- Opening Delimiter -

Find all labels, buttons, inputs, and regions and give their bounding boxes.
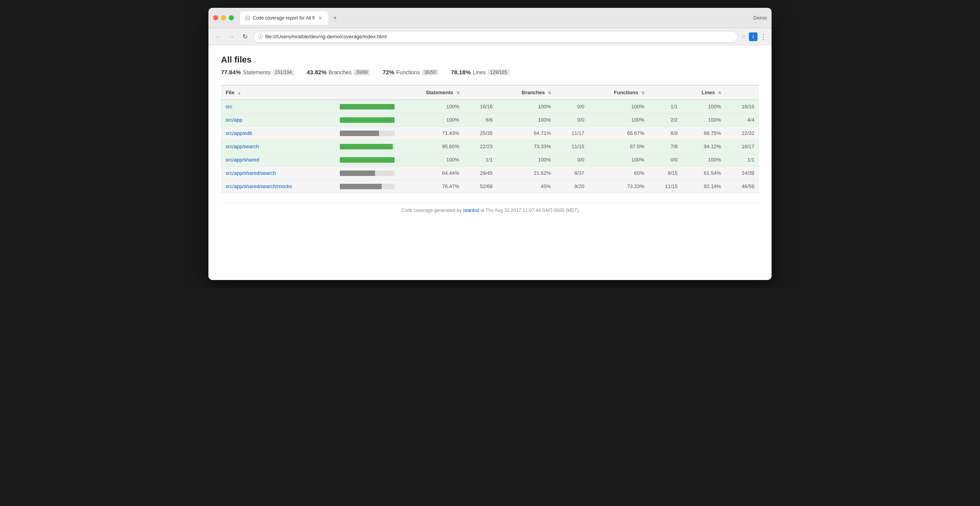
line-pct: 100% (682, 113, 726, 127)
coverage-table: File ▲ Statements ⇅ Branches ⇅ (221, 85, 759, 193)
stmt-pct: 100% (399, 153, 464, 167)
func-count: 2/2 (649, 113, 682, 127)
stmt-pct: 100% (399, 113, 464, 127)
extension-button[interactable]: i (749, 32, 757, 41)
bar-cell (335, 153, 399, 167)
summary-bar: 77.84% Statements 151/194 43.82% Branche… (221, 69, 759, 75)
col-branches-pct[interactable]: Branches ⇅ (497, 85, 556, 100)
branch-pct: 64.71% (497, 127, 556, 140)
line-count: 4/4 (726, 113, 759, 127)
toolbar-actions: ☆ i ⋮ (741, 32, 767, 41)
page-content: All files 77.84% Statements 151/194 43.8… (208, 45, 772, 280)
maximize-button[interactable] (229, 15, 234, 20)
file-cell: src/app/shared/search/mocks (221, 180, 335, 193)
func-count: 7/8 (649, 140, 682, 153)
browser-window: ⬜ Code coverage report for All fi ✕ + De… (208, 8, 772, 280)
functions-count: 36/50 (422, 69, 438, 75)
back-button[interactable]: ← (213, 32, 223, 42)
lines-sort-icon: ⇅ (718, 91, 721, 95)
statements-count: 151/194 (273, 69, 294, 75)
file-link[interactable]: src/app/search (226, 144, 259, 149)
summary-functions: 72% Functions 36/50 (382, 69, 438, 75)
bookmark-button[interactable]: ☆ (741, 33, 747, 40)
func-count: 11/15 (649, 180, 682, 193)
address-security-icon: ⓘ (258, 33, 263, 40)
file-cell: src/app (221, 113, 335, 127)
stmt-pct: 64.44% (399, 167, 464, 180)
istanbul-link[interactable]: istanbul (463, 208, 479, 213)
func-pct: 100% (589, 113, 649, 127)
func-count: 6/9 (649, 127, 682, 140)
new-tab-button[interactable]: + (330, 13, 341, 23)
line-pct: 100% (682, 100, 726, 113)
line-count: 22/32 (726, 127, 759, 140)
branch-pct: 100% (497, 113, 556, 127)
func-count: 1/1 (649, 100, 682, 113)
file-link[interactable]: src/app/edit (226, 130, 252, 136)
address-bar[interactable]: ⓘ file:///Users/mraible/dev/ng-demo/cove… (253, 31, 738, 43)
table-row: src/app/shared/search64.44%29/4521.62%8/… (221, 167, 759, 180)
minimize-button[interactable] (221, 15, 226, 20)
func-pct: 100% (589, 153, 649, 167)
footer-text: Code coverage generated by (401, 208, 463, 213)
bar-cell (335, 167, 399, 180)
col-statements-pct[interactable]: Statements ⇅ (399, 85, 464, 100)
active-tab[interactable]: ⬜ Code coverage report for All fi ✕ (240, 11, 328, 25)
stmt-count: 29/45 (464, 167, 497, 180)
col-statements-count (464, 85, 497, 100)
bar-cell (335, 100, 399, 113)
menu-button[interactable]: ⋮ (760, 32, 767, 41)
bar-cell (335, 180, 399, 193)
line-count: 24/39 (726, 167, 759, 180)
browser-username: Demo (753, 15, 767, 21)
forward-button[interactable]: → (226, 32, 237, 42)
table-row: src/app100%6/6100%0/0100%2/2100%4/4 (221, 113, 759, 127)
page-title: All files (221, 55, 759, 65)
functions-sort-icon: ⇅ (641, 91, 644, 95)
col-functions-pct[interactable]: Functions ⇅ (589, 85, 649, 100)
stmt-pct: 76.47% (399, 180, 464, 193)
func-pct: 73.33% (589, 180, 649, 193)
file-link[interactable]: src/app (226, 117, 242, 123)
stmt-pct: 71.43% (399, 127, 464, 140)
line-pct: 61.54% (682, 167, 726, 180)
branch-pct: 73.33% (497, 140, 556, 153)
stmt-pct: 100% (399, 100, 464, 113)
tab-title: Code coverage report for All fi (253, 15, 315, 21)
file-link[interactable]: src/app/shared/search/mocks (226, 183, 292, 189)
browser-toolbar: ← → ↻ ⓘ file:///Users/mraible/dev/ng-dem… (208, 28, 772, 45)
summary-statements: 77.84% Statements 151/194 (221, 69, 294, 75)
file-link[interactable]: src/app/shared/search (226, 170, 276, 176)
table-row: src100%16/16100%0/0100%1/1100%16/16 (221, 100, 759, 113)
line-count: 1/1 (726, 153, 759, 167)
line-pct: 68.75% (682, 127, 726, 140)
lines-count: 129/165 (488, 69, 509, 75)
file-link[interactable]: src (226, 104, 232, 109)
tab-close-button[interactable]: ✕ (317, 15, 323, 21)
tab-bar: ⬜ Code coverage report for All fi ✕ + (240, 11, 750, 25)
tab-page-icon: ⬜ (245, 15, 250, 20)
close-button[interactable] (213, 15, 218, 20)
branches-pct: 43.82% (307, 69, 327, 75)
func-pct: 60% (589, 167, 649, 180)
line-pct: 100% (682, 153, 726, 167)
branches-sort-icon: ⇅ (548, 91, 551, 95)
col-lines-pct[interactable]: Lines ⇅ (682, 85, 726, 100)
stmt-count: 1/1 (464, 153, 497, 167)
table-row: src/app/edit71.43%25/3564.71%11/1766.67%… (221, 127, 759, 140)
branch-count: 0/0 (556, 153, 589, 167)
branch-count: 0/0 (556, 100, 589, 113)
table-header-row: File ▲ Statements ⇅ Branches ⇅ (221, 85, 759, 100)
file-link[interactable]: src/app/shared (226, 157, 259, 163)
col-branches-count (556, 85, 589, 100)
col-bar (335, 85, 399, 100)
col-functions-count (649, 85, 682, 100)
stmt-pct: 95.65% (399, 140, 464, 153)
file-cell: src/app/shared/search (221, 167, 335, 180)
stmt-count: 6/6 (464, 113, 497, 127)
col-file[interactable]: File ▲ (221, 85, 335, 100)
file-cell: src/app/shared (221, 153, 335, 167)
reload-button[interactable]: ↻ (240, 32, 250, 42)
func-count: 9/15 (649, 167, 682, 180)
lines-label: Lines (473, 69, 486, 75)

- Closing Delimiter -

→ **WHAT THE EXERCISE ASKS**
Give the data above again, exactly, with every picture removed.

→ **REPLY TO THE TASK**
Find all labels, buttons, inputs, and regions and give their bounding boxes.
line-pct: 100% (682, 113, 726, 127)
coverage-table: File ▲ Statements ⇅ Branches ⇅ (221, 85, 759, 193)
stmt-pct: 100% (399, 153, 464, 167)
func-count: 2/2 (649, 113, 682, 127)
stmt-pct: 100% (399, 113, 464, 127)
extension-button[interactable]: i (749, 32, 757, 41)
bar-cell (335, 153, 399, 167)
summary-bar: 77.84% Statements 151/194 43.82% Branche… (221, 69, 759, 75)
col-branches-pct[interactable]: Branches ⇅ (497, 85, 556, 100)
branch-pct: 64.71% (497, 127, 556, 140)
line-count: 4/4 (726, 113, 759, 127)
toolbar-actions: ☆ i ⋮ (741, 32, 767, 41)
page-content: All files 77.84% Statements 151/194 43.8… (208, 45, 772, 280)
maximize-button[interactable] (229, 15, 234, 20)
file-cell: src/app/shared/search/mocks (221, 180, 335, 193)
func-count: 7/8 (649, 140, 682, 153)
browser-window: ⬜ Code coverage report for All fi ✕ + De… (208, 8, 772, 280)
functions-count: 36/50 (422, 69, 438, 75)
back-button[interactable]: ← (213, 32, 223, 42)
lines-sort-icon: ⇅ (718, 91, 721, 95)
statements-count: 151/194 (273, 69, 294, 75)
file-link[interactable]: src/app/search (226, 144, 259, 149)
summary-functions: 72% Functions 36/50 (382, 69, 438, 75)
bookmark-button[interactable]: ☆ (741, 33, 747, 40)
func-count: 11/15 (649, 180, 682, 193)
address-security-icon: ⓘ (258, 33, 263, 40)
file-cell: src/app (221, 113, 335, 127)
stmt-pct: 64.44% (399, 167, 464, 180)
istanbul-link[interactable]: istanbul (463, 208, 479, 213)
func-pct: 100% (589, 113, 649, 127)
func-count: 6/9 (649, 127, 682, 140)
new-tab-button[interactable]: + (330, 13, 341, 23)
line-pct: 100% (682, 100, 726, 113)
line-count: 22/32 (726, 127, 759, 140)
branch-pct: 100% (497, 113, 556, 127)
func-count: 1/1 (649, 100, 682, 113)
file-link[interactable]: src/app/edit (226, 130, 252, 136)
address-bar[interactable]: ⓘ file:///Users/mraible/dev/ng-demo/cove… (253, 31, 738, 43)
table-row: src/app/shared/search64.44%29/4521.62%8/… (221, 167, 759, 180)
minimize-button[interactable] (221, 15, 226, 20)
func-pct: 100% (589, 153, 649, 167)
footer-text: Code coverage generated by (401, 208, 463, 213)
bar-cell (335, 167, 399, 180)
col-statements-pct[interactable]: Statements ⇅ (399, 85, 464, 100)
active-tab[interactable]: ⬜ Code coverage report for All fi ✕ (240, 11, 328, 25)
stmt-count: 29/45 (464, 167, 497, 180)
col-statements-count (464, 85, 497, 100)
bar-cell (335, 100, 399, 113)
menu-button[interactable]: ⋮ (760, 32, 767, 41)
bar-cell (335, 180, 399, 193)
line-count: 24/39 (726, 167, 759, 180)
browser-username: Demo (753, 15, 767, 21)
forward-button[interactable]: → (226, 32, 237, 42)
table-row: src/app100%6/6100%0/0100%2/2100%4/4 (221, 113, 759, 127)
page-title: All files (221, 55, 759, 65)
functions-sort-icon: ⇅ (641, 91, 644, 95)
col-functions-pct[interactable]: Functions ⇅ (589, 85, 649, 100)
stmt-pct: 76.47% (399, 180, 464, 193)
func-pct: 73.33% (589, 180, 649, 193)
file-link[interactable]: src/app (226, 117, 242, 123)
stmt-pct: 71.43% (399, 127, 464, 140)
line-pct: 61.54% (682, 167, 726, 180)
branch-pct: 73.33% (497, 140, 556, 153)
stmt-pct: 100% (399, 100, 464, 113)
tab-title: Code coverage report for All fi (253, 15, 315, 21)
file-link[interactable]: src/app/shared/search/mocks (226, 183, 292, 189)
browser-toolbar: ← → ↻ ⓘ file:///Users/mraible/dev/ng-dem… (208, 28, 772, 45)
summary-statements: 77.84% Statements 151/194 (221, 69, 294, 75)
file-link[interactable]: src/app/shared/search (226, 170, 276, 176)
table-row: src100%16/16100%0/0100%1/1100%16/16 (221, 100, 759, 113)
line-count: 1/1 (726, 153, 759, 167)
line-pct: 68.75% (682, 127, 726, 140)
lines-count: 129/165 (488, 69, 509, 75)
file-link[interactable]: src (226, 104, 232, 109)
tab-close-button[interactable]: ✕ (317, 15, 323, 21)
tab-bar: ⬜ Code coverage report for All fi ✕ + (240, 11, 750, 25)
tab-page-icon: ⬜ (245, 15, 250, 20)
close-button[interactable] (213, 15, 218, 20)
branches-pct: 43.82% (307, 69, 327, 75)
func-pct: 60% (589, 167, 649, 180)
line-pct: 100% (682, 153, 726, 167)
branches-sort-icon: ⇅ (548, 91, 551, 95)
col-lines-pct[interactable]: Lines ⇅ (682, 85, 726, 100)
stmt-count: 1/1 (464, 153, 497, 167)
table-row: src/app/edit71.43%25/3564.71%11/1766.67%… (221, 127, 759, 140)
branch-count: 0/0 (556, 153, 589, 167)
branch-count: 0/0 (556, 100, 589, 113)
table-header-row: File ▲ Statements ⇅ Branches ⇅ (221, 85, 759, 100)
file-link[interactable]: src/app/shared (226, 157, 259, 163)
col-branches-count (556, 85, 589, 100)
col-bar (335, 85, 399, 100)
col-functions-count (649, 85, 682, 100)
stmt-pct: 95.65% (399, 140, 464, 153)
file-cell: src/app/shared/search (221, 167, 335, 180)
stmt-count: 6/6 (464, 113, 497, 127)
col-file[interactable]: File ▲ (221, 85, 335, 100)
file-cell: src/app/shared (221, 153, 335, 167)
reload-button[interactable]: ↻ (240, 32, 250, 42)
func-count: 9/15 (649, 167, 682, 180)
lines-label: Lines (473, 69, 486, 75)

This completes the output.